図9Cはまた、ポリスチレン-co-アクリレート系有機添加剤が、ポリイミド微粒子の表面に存在することを示す。
【0218】
図10A~
図10Cは、得られたポリイミド微粒子の断面SEM画像である。ポリイミド微粒子は、エポキシ内に固定し、ミクロトーム加工し、撮像した。

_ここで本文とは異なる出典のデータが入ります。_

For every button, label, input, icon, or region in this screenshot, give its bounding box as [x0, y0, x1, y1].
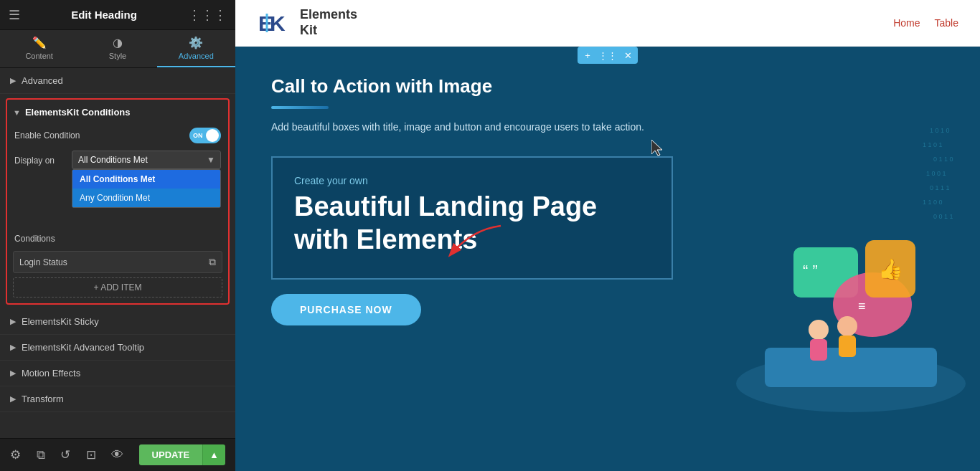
enable-condition-label: Enable Condition	[14, 130, 80, 141]
ek-sticky-arrow: ▶	[10, 317, 16, 326]
builder-add-button[interactable]: +	[578, 47, 598, 64]
ek-conditions-header[interactable]: ▼ ElementsKit Conditions	[13, 105, 222, 123]
nav-table[interactable]: Table	[935, 17, 958, 29]
dropdown-option-all[interactable]: All Conditions Met	[72, 170, 220, 189]
builder-close-button[interactable]: ✕	[618, 47, 638, 64]
ek-tooltip-label: ElementsKit Advanced Tooltip	[22, 342, 144, 353]
hamburger-icon[interactable]: ☰	[9, 7, 20, 23]
motion-effects-arrow: ▶	[10, 368, 16, 378]
dropdown-option-any[interactable]: Any Condition Met	[72, 189, 220, 207]
toggle-knob	[206, 129, 219, 142]
display-on-label: Display on	[14, 151, 72, 166]
display-on-value: All Conditions Met	[78, 155, 148, 165]
display-on-select[interactable]: All Conditions Met ▼	[72, 151, 221, 169]
nav-links: Home Table	[893, 17, 958, 29]
display-on-row: Display on All Conditions Met ▼ All Cond…	[13, 148, 222, 172]
panel-title: Edit Heading	[71, 9, 137, 21]
dropdown-arrow-icon: ▼	[207, 155, 215, 165]
svg-text:1 1 0 1: 1 1 0 1	[923, 141, 943, 148]
motion-effects-row[interactable]: ▶ Motion Effects	[0, 361, 235, 386]
hero-underline	[271, 106, 329, 109]
illustration: “ ” ≡ 👍 1 0 1 0 1 1 0 1 0 1 1 0 1 0 0 1 …	[707, 47, 980, 448]
svg-point-13	[809, 320, 829, 340]
landing-card: Create your own Beautiful Landing Page w…	[271, 156, 673, 279]
ek-conditions-arrow: ▼	[13, 108, 21, 117]
svg-text:0 1 1 0: 0 1 1 0	[933, 156, 953, 163]
logo-icon: E K	[257, 8, 293, 38]
copy-icon[interactable]: ⧉	[209, 256, 216, 268]
tab-advanced-label: Advanced	[179, 52, 214, 60]
advanced-section-row[interactable]: ▶ Advanced	[0, 68, 235, 94]
display-on-dropdown-wrapper: All Conditions Met ▼ All Conditions Met …	[72, 151, 221, 169]
builder-move-button[interactable]: ⋮⋮	[598, 47, 618, 64]
login-status-row: Login Status ⧉	[13, 251, 222, 273]
svg-text:1 0 1 0: 1 0 1 0	[930, 127, 950, 134]
svg-text:“ ”: “ ”	[803, 262, 818, 280]
landing-card-title: Beautiful Landing Page with Elements	[294, 191, 650, 256]
svg-text:≡: ≡	[858, 299, 866, 313]
tab-bar: ✏️ Content ◑ Style ⚙️ Advanced	[0, 30, 235, 68]
transform-row[interactable]: ▶ Transform	[0, 386, 235, 412]
tab-content-label: Content	[25, 52, 53, 60]
purchase-button[interactable]: PURCHASE NOW	[271, 294, 421, 325]
svg-text:0 1 1 1: 0 1 1 1	[930, 184, 950, 191]
tab-style[interactable]: ◑ Style	[78, 30, 156, 67]
motion-effects-label: Motion Effects	[22, 368, 80, 379]
nav-home[interactable]: Home	[893, 17, 920, 29]
transform-label: Transform	[22, 394, 64, 404]
svg-text:K: K	[270, 11, 286, 35]
tab-style-label: Style	[109, 52, 126, 60]
ek-sticky-label: ElementsKit Sticky	[22, 316, 99, 327]
svg-rect-14	[810, 339, 827, 361]
hero-text: Call to Action with Image Add beautiful …	[271, 75, 644, 135]
style-icon: ◑	[113, 36, 123, 49]
update-btn-group: UPDATE ▲	[139, 444, 225, 465]
transform-arrow: ▶	[10, 394, 16, 404]
toggle-on-label: ON	[193, 132, 203, 139]
panel-header: ☰ Edit Heading ⋮⋮⋮	[0, 0, 235, 30]
elementskit-tooltip-row[interactable]: ▶ ElementsKit Advanced Tooltip	[0, 335, 235, 361]
hero-title: Call to Action with Image	[271, 75, 644, 97]
update-button[interactable]: UPDATE	[139, 444, 202, 465]
svg-text:0 0 1 1: 0 0 1 1	[933, 213, 953, 220]
landing-card-subtitle: Create your own	[294, 175, 650, 186]
ek-tooltip-arrow: ▶	[10, 343, 16, 352]
logo-text: Elements Kit	[300, 7, 357, 38]
svg-point-15	[837, 316, 857, 336]
grid-icon[interactable]: ⋮⋮⋮	[188, 7, 227, 23]
logo-area: E K Elements Kit	[257, 7, 357, 38]
tab-advanced[interactable]: ⚙️ Advanced	[157, 30, 235, 67]
responsive-icon[interactable]: ⊡	[86, 447, 96, 462]
hero-description: Add beautiful boxes with title, image an…	[271, 119, 644, 135]
update-dropdown-button[interactable]: ▲	[202, 444, 225, 465]
svg-rect-16	[839, 336, 856, 357]
enable-condition-toggle[interactable]: ON	[189, 128, 221, 143]
content-icon: ✏️	[32, 36, 47, 49]
bottom-toolbar: ⚙ ⧉ ↺ ⊡ 👁 UPDATE ▲	[0, 438, 235, 471]
site-nav: E K Elements Kit Home Table	[235, 0, 980, 47]
advanced-section-label: Advanced	[22, 75, 63, 86]
settings-icon[interactable]: ⚙	[10, 447, 21, 462]
left-panel: ☰ Edit Heading ⋮⋮⋮ ✏️ Content ◑ Style ⚙️…	[0, 0, 235, 471]
history-icon[interactable]: ↺	[60, 447, 70, 462]
advanced-section-arrow: ▶	[10, 76, 16, 85]
elementskit-sticky-row[interactable]: ▶ ElementsKit Sticky	[0, 309, 235, 335]
right-content: E K Elements Kit Home Table + ⋮⋮ ✕ Call …	[235, 0, 980, 471]
svg-text:1 1 0 0: 1 1 0 0	[923, 199, 943, 206]
elementskit-conditions-block: ▼ ElementsKit Conditions Enable Conditio…	[6, 98, 230, 305]
advanced-icon: ⚙️	[189, 36, 203, 49]
svg-text:1 0 0 1: 1 0 0 1	[926, 170, 946, 177]
conditions-label: Conditions	[14, 234, 72, 244]
panel-body: ▶ Advanced ▼ ElementsKit Conditions Enab…	[0, 68, 235, 438]
conditions-row: Conditions	[13, 229, 222, 248]
enable-condition-row: Enable Condition ON	[13, 123, 222, 148]
login-status-label: Login Status	[19, 257, 209, 267]
layers-icon[interactable]: ⧉	[37, 448, 45, 462]
tab-content[interactable]: ✏️ Content	[0, 30, 78, 67]
add-item-button[interactable]: + ADD ITEM	[13, 277, 222, 298]
add-item-label: + ADD ITEM	[93, 282, 141, 292]
svg-text:👍: 👍	[878, 257, 903, 281]
visibility-icon[interactable]: 👁	[111, 448, 123, 462]
builder-toolbar: + ⋮⋮ ✕	[578, 47, 638, 64]
display-on-dropdown-list: All Conditions Met Any Condition Met	[72, 169, 221, 208]
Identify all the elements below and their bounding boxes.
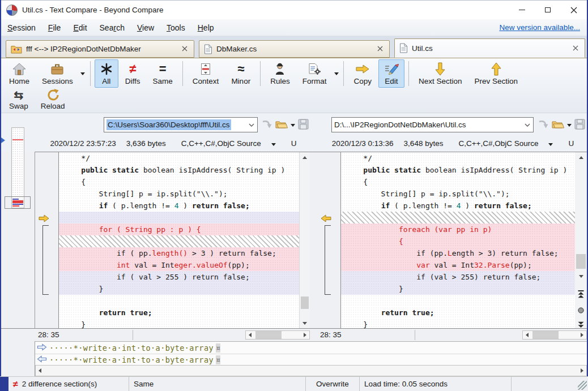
scroll-down-icon[interactable] [575, 271, 587, 281]
overwrite-mode[interactable]: Overwrite [306, 377, 360, 391]
line-ending-mark: ¤ [216, 343, 220, 353]
code-line: if ( p.length != 4 ) return false; [59, 200, 299, 212]
center-diff-icon[interactable] [575, 303, 587, 317]
scroll-up-icon[interactable] [300, 152, 310, 162]
app-logo-icon [6, 5, 18, 16]
scroll-left-icon[interactable] [523, 331, 531, 339]
tab-dbmaker-cs[interactable]: DbMaker.cs [199, 40, 390, 58]
toolbar-button-prev-section[interactable]: Prev Section [468, 59, 523, 88]
context-icon [199, 62, 212, 76]
resize-grip[interactable] [578, 381, 587, 390]
toolbar-button-label: Home [9, 77, 29, 85]
right-format-select[interactable]: C,C++,C#,ObjC Source [453, 139, 558, 148]
menu-item-edit[interactable]: Edit [67, 19, 93, 36]
pane-splitter[interactable] [310, 152, 317, 328]
toolbar-button-format[interactable]: Format [297, 59, 333, 88]
right-code-pane[interactable]: */ public static boolean isIpAddress( St… [340, 152, 576, 328]
menu-item-view[interactable]: View [131, 19, 160, 36]
dropdown-icon[interactable] [79, 59, 87, 88]
close-button[interactable] [561, 1, 587, 19]
toolbar-button-label: Edit [385, 77, 398, 85]
left-scrollbar[interactable] [299, 152, 310, 328]
chevron-down-icon[interactable] [246, 123, 257, 127]
close-icon [570, 7, 577, 14]
toolbar-button-minor[interactable]: ≈Minor [225, 59, 256, 88]
scroll-right-icon[interactable] [301, 331, 309, 339]
diffs-icon: ≠ [129, 62, 136, 76]
scroll-thumb[interactable] [255, 331, 282, 339]
menu-item-help[interactable]: Help [191, 19, 220, 36]
toolbar-button-label: Format [302, 77, 327, 85]
same-status: Same [129, 377, 306, 391]
left-hscrollbar[interactable] [245, 330, 310, 340]
save-file-icon [298, 119, 309, 132]
toolbar-button-next-section[interactable]: Next Section [413, 59, 468, 88]
left-position: 28: 35 [35, 329, 312, 341]
close-icon[interactable] [376, 45, 385, 53]
same-icon: = [159, 62, 167, 76]
browse-dropdown-icon[interactable] [567, 124, 572, 127]
toolbar-separator [343, 61, 344, 86]
toolbar-button-sessions[interactable]: Sessions [36, 59, 79, 88]
toolbar-button-all[interactable]: All [95, 59, 118, 88]
toolbar-button-diffs[interactable]: ≠Diffs [120, 59, 146, 88]
code-line: } [59, 283, 299, 295]
scroll-left-icon[interactable] [246, 331, 254, 339]
code-line: var val = Int32.Parse(pp); [341, 259, 576, 271]
line-viewer-text: ·····*·write·a·int·to·a·byte·array [49, 343, 214, 353]
scroll-left-icon[interactable] [36, 366, 44, 376]
tab-fff-ip2regiondotnetdbmaker[interactable]: fff <--> IP2RegionDotNetDbMaker [6, 40, 194, 58]
right-scrollbar[interactable] [575, 152, 587, 328]
left-path-combo[interactable]: C:\Users\Soar360\Desktop\fff\Util.cs [104, 117, 258, 132]
prev-diff-icon[interactable] [575, 287, 587, 302]
scroll-right-icon[interactable] [578, 366, 586, 376]
code-line [341, 212, 576, 224]
close-icon[interactable] [571, 44, 580, 53]
toolbar-button-home[interactable]: Home [3, 59, 35, 88]
menu-item-search[interactable]: Search [93, 19, 131, 36]
scroll-up-icon[interactable] [575, 152, 587, 162]
left-format-select[interactable]: C,C++,C#,ObjC Source [176, 139, 281, 148]
left-file-size: 3,636 bytes [126, 139, 166, 148]
update-link[interactable]: New version available... [499, 23, 580, 32]
right-file-modified: 2020/12/3 0:13:36 [332, 139, 394, 148]
document-icon [204, 44, 212, 54]
left-cursor-position: 28: 35 [38, 329, 59, 341]
close-icon[interactable] [180, 45, 189, 53]
scroll-thumb[interactable] [532, 331, 559, 339]
overview-viewport-frame[interactable] [5, 196, 31, 209]
toolbar-button-rules[interactable]: Rules [265, 59, 296, 88]
browse-file-icon[interactable] [275, 119, 288, 131]
maximize-button[interactable] [535, 1, 561, 19]
minimize-button[interactable] [509, 1, 535, 19]
scroll-right-icon[interactable] [578, 331, 586, 339]
chevron-down-icon[interactable] [522, 123, 533, 127]
toolbar-button-copy[interactable]: Copy [348, 59, 377, 88]
browse-dropdown-icon[interactable] [291, 124, 295, 127]
toolbar-button-swap[interactable]: ⇆Swap [3, 90, 34, 113]
bottom-scrollbar[interactable] [35, 365, 587, 376]
right-path-combo[interactable]: D:\...\IP2RegionDotNetDbMaker\Util.cs [331, 117, 534, 132]
toolbar-button-same[interactable]: =Same [147, 59, 178, 88]
menu-item-tools[interactable]: Tools [160, 19, 191, 36]
toolbar-button-edit[interactable]: Edit [378, 59, 404, 88]
section-arrow-right-icon[interactable] [39, 214, 49, 225]
section-arrow-left-icon[interactable] [321, 214, 331, 225]
toolbar-button-context[interactable]: Context [187, 59, 225, 88]
browse-file-icon[interactable] [552, 119, 564, 131]
left-code-pane[interactable]: */ public static boolean isIpAddress( St… [58, 152, 299, 328]
menu-item-file[interactable]: File [42, 19, 67, 36]
scroll-down-icon[interactable] [300, 318, 310, 328]
overview-position-marker [1, 138, 5, 143]
minor-icon: ≈ [237, 62, 244, 76]
scroll-thumb[interactable] [301, 297, 309, 309]
section-bracket [325, 225, 331, 295]
toolbar-button-reload[interactable]: Reload [35, 90, 71, 113]
menu-item-session[interactable]: Session [1, 19, 42, 36]
minimize-icon [519, 10, 525, 10]
code-line: { [341, 176, 576, 188]
scroll-thumb[interactable] [576, 254, 586, 269]
tab-util-cs[interactable]: Util.cs [394, 38, 585, 58]
right-hscrollbar[interactable] [522, 330, 587, 340]
dropdown-icon[interactable] [333, 59, 340, 88]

図10Aは、エポキシがポリイミド微粒子に部分的に浸透している単一のポリイミド微粒子を示す。ポリイミド微粒子の外周は、矢印Aによって示す、暗いグレーから明るいグレーへと移行する位置である。エポキシが浸透したポリイミド微粒子の部分は、矢印Bで示す。これは、本開示のポリイミド微粒子が多孔質であることを示す。
図10B~
図10Cは、
図10Aのより高倍率のSEM画像である。これらは、多孔質の不規則な骨格形態がポリイミド微粒子全体に及ぶことをより良好に示し、矢印Cは孔を示す。更に、矢印Dによって、合成プロセス中にポリイミド微粒子内に閉じ込められた、ポリスチレン-co-アクリレート系有機添加剤凝集体を示す。更に、矢印Eは、ポリイミド微粒子の内部の多孔質の不規則骨格の表面に存在する、個々のポリスチレン-co-アクリレート系有機添加剤を示す。
【0219】
300マイクロメートルのふるいを使用して得られたポリイミド微粒子をふるい分けした後、23℃、相対湿度47%で安息角が38°(3回の測定値の平均)であることを測定した。これはSLS積層造形法で使用するのに適した流動である。実施例7と他の以前の実施例との視覚的比較では、実施例7がより小さい真円度及びより大きな粒径スパンを有するように見えることを示すことに留意されたい。したがって、以前の実施例は、より低い安息角を有し、したがって、SLS積層造形法で使用するのに更に好適であると予想される。
【0220】
したがって、本発明は、上述した目的及び利点、並びにその中の固有の利点を達成するように十分に適合されている。本発明は、当業者には明らかであり、本明細書の教示の利益を有する、異なるが等価な方法で修正かつ実施してもよいため、上記に開示された特定の実施例及び構成は単なる例示に過ぎない。更に、以下の特許請求の範囲に記載されるもの以外の、本明細書に示される構造又は設計の詳細に限定することを意図するものではない。したがって、上記に開示された特定の例示的実施例は、変更されるか、組み合わせるか、又は修正されてもよく、そのような全ての変形例は、本発明の範囲内及び趣旨内で考慮されることは明らかである。本明細書で例示的に開示される本発明は、本明細書に具体的に開示されていないいずれかの要素、及び/又は本明細書に開示されるいずれかの任意選択的な要素の非存在下で実施されてもよい。組成物及び方法は、様々な成分又は工程を「含む(comprising)」、「含む(containing)」、又は「含む(including)」という用語で記載されているが、組成物及び方法はまた、様々な成分及び工程「から本質的になる」又は「からなる」可能性がある。上に開示された全ての数及び範囲は、多少異なる場合がある。下限及び上限を有する数値範囲が開示されるときはいつでも、その範囲内にある任意の数及び任意の含まれる範囲が具体的に開示される。とりわけ、本明細書に開示される(「約a~約b(from about a to about b)」、又は等しく「約a~b(approximately a to b)」、又は等しく「約a~b(from approximately a-b)」という形態の)値の全ての範囲は、広範な値の範囲内に包含される全ての数及び範囲を記載するものと理解されるべきである。また、「特許請求の範囲」における用語は、特許権所有者によって明示的かつ明確に定義されない限り、平易な通常の意味を有する。加えて、「特許請求の範囲」で使用するとき、不定冠詞「a」又は「an」は、本明細書において、それが導入する要素のうちの1つ又は1つ超を意味するように定義される。